Introduction

Rotational mismatch between femoral and tibial components is widely recognized as a crucial risk factor that may contribute to unsuccessful total knee arthroplasty (TKA), and may result in possible pain, stiffness, polyethylene wear and patellofemoral dysfunction [15]. Rotational mismatch is caused by a rotational malalignment of the components. Many studies have reported techniques to achieve correct rotational alignment [68]. Three main reference axes are used to guide the resection of the femur—the transepicondylar axis (TEA), the posterior condylar axis (PCA) with fixed amounts of external rotation of the component, and the trochlear antero-posterior axis (Whiteside’s line). The rotational position of the tibial component is traditionally referenced to the tibial tuberosity, although several alternate reference axes of the proximal tibia have been recently proposed, such as the PCA of the tibia, the transcondylar axis and the mid-sulcus line of the tibial spine [9, 10].

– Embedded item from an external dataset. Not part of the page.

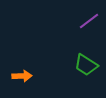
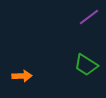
purple line: moved 4 px up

Furthermore, the version of the knee is another potential factor leading to the rotational mismatch of the femoral and tibial components [1113]. It has been reported that not only is a varus or valgus deformity developed in osteoarthritis (OA), but that a rotational deformity of the knee can also occur as a result of the progression of the degeneration [14, 15]. In these cases, a rotational mismatch between the femoral and the tibial components can occur during TKA when using the measured resection technique since anatomical landmarks determine the alignment of each component separately. Theoretically, to obtain full function according to prosthesis design concept, femur and tibia should align in an anatomically neutral position, and also both femoral and tibial component should be implanted correctly. Thus, rotational alignment should be evaluated quantitatively by taking into account both the version of the knee as an intrinsic factor and the rotational alignment of the components as an extrinsic factor.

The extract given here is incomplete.